For Celtic Connections 2018, the festival’s artistic producer, Donald Shaw asked Kathleen if she might try a musical partnership that he had been thinking of for some time. Shaw was intrigued to hear what would happen if Scotland’s leading jazz musicians, saxophonist Tommy Smith and pianist Brian Kellock ventured into Gaelic song.

Shaw’s thinking was that Kellock’s knowledge of harmony and Smith’s improvisational ability would introduce a new sound into the Gaelic world, and Kathleen, with her distinctive smoky tone, was the singer that the two jazz musicians might respond to best.

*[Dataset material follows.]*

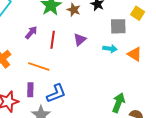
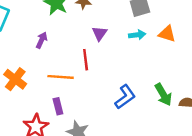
red line: (53, 40) -> (86, 60), moved
blue L-shape: (56, 93) -> (125, 97), moved
green arrow: (119, 103) -> (163, 95), turned 144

The experiment worked and Smith was so taken with the results that when he was invited to present four concerts as part of the Queen’s Hall’s specially programmed series, he decided to recreate the Celtic Connections concert with Kathleen as one of them, right down to choosing the same opening act, pianist Fergus McCreadie’s folk music-inspired trio.

Kathleen has sung with musicians from many different backgrounds before including Transatlantic Sessions stalwart, dobro master Jerry Douglas, bluegrass sweetheart Alison Krauss and banjo virtuoso Bela Fleck. She has also embraced music technology, appearing on Gaelic electro-experimenters Niteworks’ Maraiche, and music from wider cultures, singing with Malian singer Oumou Sangare and kora player Toumani Diabate. For Celtic Connections this year she worked with Icelandic strings and electronica ensemble amiina, who had previously accompanied Reykjavík avant-rockers Sigur Ros.  

All of these were a walk in the park compared to working with a jazz duo, she says, even a jazz duo who were as amenable and encouraging as Smith and Kellock proved to be.

“It was terrifying and yet at the same time, exhilarating,” says Kathleen who, despite emailing them links to the songs she thought might work best, only met Smith and Kellock late in the afternoon of the day of the concert. “We spent about fifteen minutes going over some things at the sound check and then did an improvised fifteen minutes together during their set.”

This was nothing new for a musician such as Kellock who, over the past thirty years, has routinely met singers and musicians he’s accompanied for the first time just before the gig and gone on to give every impression that they’ve been working together for years.

For Kathleen, who won the Gaelic Singer of the Year title at the Scots Trad Music Awards in 2006 and counts film director Ridley Scott among her admirers (she sang on the soundtrack to Scott’s Robin Hood), the experience clearly hasn’t put her off working with Smith and Kellock Again.

“We’re planning on doing a few more songs this time,” she says. “And we’ll have more time together beforehand. I’m looking forward to exploring this musical relationship and seeing where it might lead.”